Message-Id: <3.0.5.32.19981007050256.007cc610@pop.peg.apc.org>
Date: Wed, 07 Oct 1998 05:02:56 +0000
To: (Recipient list suppressed)
From: Institute for Global Futures Research (IGFR) <igfr@peg.apc.org>
Subject: Global Futures Bulletin #69

Military interest in space-based solar power

By Regina Hagen, Global Futures Bulletin, #69, 1 October 1998

The US Air Force is officially planning for war from Space and for war in Space. The required new technologies are explored in a 13 volume document entitled New World Vistas: Air and Space Power for the 21st Century by the USAF Scientific Advisory Board [1].

Each volume of New World Vistas focuses on a specific topic, eg on Materials, Attack, Munitions, or Aircraft & Propulsion.

Due to general budgetary cutbacks in defense spending ... the successful pursuit of our new missions will demand creative use of commercial systems and technologies. This will produce an intimate intertwining of commercial and military applications to an extent not yet encountered.[2]

A key consideration is how to provide the tremendous power requirement for the desired Space-based platforms and weapons systems. Although they see that radioisotope thermoelectric generators, nuclear reactors, as well as nuclear propulsion—is the natural technology to enable high power in space, they recognise political and social resistance to this option [3]. Current international treaties do not preclude the location of nuclear reactors in Space [4].

Their vision: It is highly likely that very large orbiting solar power stations capable of delivering energy to the earth will be built in space in the next several decades by the commercial sector. ... These systems will likely use microwaves or millimeter waves for power transmission. It is not likely that we could use such systems in a dual-use mode as space weapons.. [however] ...the DoD could purchase power on demand from such systems. [5]

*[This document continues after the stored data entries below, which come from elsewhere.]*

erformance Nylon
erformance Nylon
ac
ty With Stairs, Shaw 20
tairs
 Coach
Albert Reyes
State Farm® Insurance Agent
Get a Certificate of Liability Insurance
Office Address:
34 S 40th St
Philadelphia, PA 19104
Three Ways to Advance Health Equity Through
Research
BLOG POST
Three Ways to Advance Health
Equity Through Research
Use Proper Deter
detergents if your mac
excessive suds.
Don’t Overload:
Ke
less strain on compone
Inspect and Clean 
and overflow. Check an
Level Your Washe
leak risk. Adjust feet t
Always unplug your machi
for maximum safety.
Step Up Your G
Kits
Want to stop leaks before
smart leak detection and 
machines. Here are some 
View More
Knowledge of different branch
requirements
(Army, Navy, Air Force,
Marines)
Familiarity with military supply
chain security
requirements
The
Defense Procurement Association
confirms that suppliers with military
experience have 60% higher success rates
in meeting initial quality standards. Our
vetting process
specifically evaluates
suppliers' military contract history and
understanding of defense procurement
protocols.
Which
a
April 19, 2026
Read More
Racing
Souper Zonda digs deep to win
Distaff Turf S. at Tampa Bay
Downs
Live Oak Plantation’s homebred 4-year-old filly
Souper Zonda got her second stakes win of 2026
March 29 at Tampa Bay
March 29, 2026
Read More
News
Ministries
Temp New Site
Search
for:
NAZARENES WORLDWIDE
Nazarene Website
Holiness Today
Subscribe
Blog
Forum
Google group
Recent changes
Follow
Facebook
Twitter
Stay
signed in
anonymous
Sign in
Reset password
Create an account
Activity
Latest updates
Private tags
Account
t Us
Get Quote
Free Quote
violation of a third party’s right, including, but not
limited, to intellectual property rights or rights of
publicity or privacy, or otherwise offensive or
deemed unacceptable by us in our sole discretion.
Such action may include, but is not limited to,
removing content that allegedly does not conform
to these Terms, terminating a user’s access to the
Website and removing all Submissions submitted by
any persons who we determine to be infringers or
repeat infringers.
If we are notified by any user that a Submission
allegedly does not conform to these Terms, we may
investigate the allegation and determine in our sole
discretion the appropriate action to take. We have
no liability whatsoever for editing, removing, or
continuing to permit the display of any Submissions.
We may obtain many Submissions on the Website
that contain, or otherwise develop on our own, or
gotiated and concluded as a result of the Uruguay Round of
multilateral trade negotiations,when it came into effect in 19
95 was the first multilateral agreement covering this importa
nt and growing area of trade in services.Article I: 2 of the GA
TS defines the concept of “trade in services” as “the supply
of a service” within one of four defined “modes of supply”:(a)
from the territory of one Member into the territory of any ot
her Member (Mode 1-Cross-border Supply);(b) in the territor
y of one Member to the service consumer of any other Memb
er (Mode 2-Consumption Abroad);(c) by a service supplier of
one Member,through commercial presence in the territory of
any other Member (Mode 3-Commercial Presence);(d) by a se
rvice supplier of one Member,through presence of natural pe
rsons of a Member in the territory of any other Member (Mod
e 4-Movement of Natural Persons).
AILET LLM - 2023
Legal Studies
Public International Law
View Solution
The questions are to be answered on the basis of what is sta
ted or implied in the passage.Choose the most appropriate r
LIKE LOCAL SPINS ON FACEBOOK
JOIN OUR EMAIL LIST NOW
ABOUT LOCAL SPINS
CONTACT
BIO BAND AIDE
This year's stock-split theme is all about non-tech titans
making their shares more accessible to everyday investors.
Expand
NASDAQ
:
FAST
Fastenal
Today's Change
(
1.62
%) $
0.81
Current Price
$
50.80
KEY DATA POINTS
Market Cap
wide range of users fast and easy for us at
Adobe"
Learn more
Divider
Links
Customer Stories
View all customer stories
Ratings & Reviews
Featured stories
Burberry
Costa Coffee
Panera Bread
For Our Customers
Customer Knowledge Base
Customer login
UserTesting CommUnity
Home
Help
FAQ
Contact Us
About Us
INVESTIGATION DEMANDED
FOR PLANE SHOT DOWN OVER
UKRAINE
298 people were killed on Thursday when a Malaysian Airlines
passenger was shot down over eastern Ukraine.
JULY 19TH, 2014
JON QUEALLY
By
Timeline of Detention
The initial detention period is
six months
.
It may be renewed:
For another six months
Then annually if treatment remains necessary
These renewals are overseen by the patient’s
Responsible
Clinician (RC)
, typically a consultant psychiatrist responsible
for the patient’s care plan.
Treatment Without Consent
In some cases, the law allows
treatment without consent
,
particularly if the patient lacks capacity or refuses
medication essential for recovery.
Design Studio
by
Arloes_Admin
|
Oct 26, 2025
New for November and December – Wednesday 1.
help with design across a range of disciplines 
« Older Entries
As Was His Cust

Due to budgetary restrictions the civil organization NASA has long been a willing partner of the military. For some time now they have been working on plans for solar power stations in Space. In a recent report a consortium (comprising the Science Application International Corporation, Futron Corporation, and NASA) examines the technological and financial feasibility of power production in space [6].

A favored model in the study is the Sun Tower. The modular structure consists of several satellites, each of which resembles a large sunflower pointed at Earth. The transmitter is the flower, the sun collectors are the leaves (each ~50m in diameter) along the stem or backbone which is 3-5 km long, and used to stabilize the structure as well as to conduct the energy to the transmitter. The transmitter is a dish ~200m wide, and would transmit a 5.8 GHz microwave beam to a large receiver on earth—landbased or seabased—from where the power can be fed into a grid.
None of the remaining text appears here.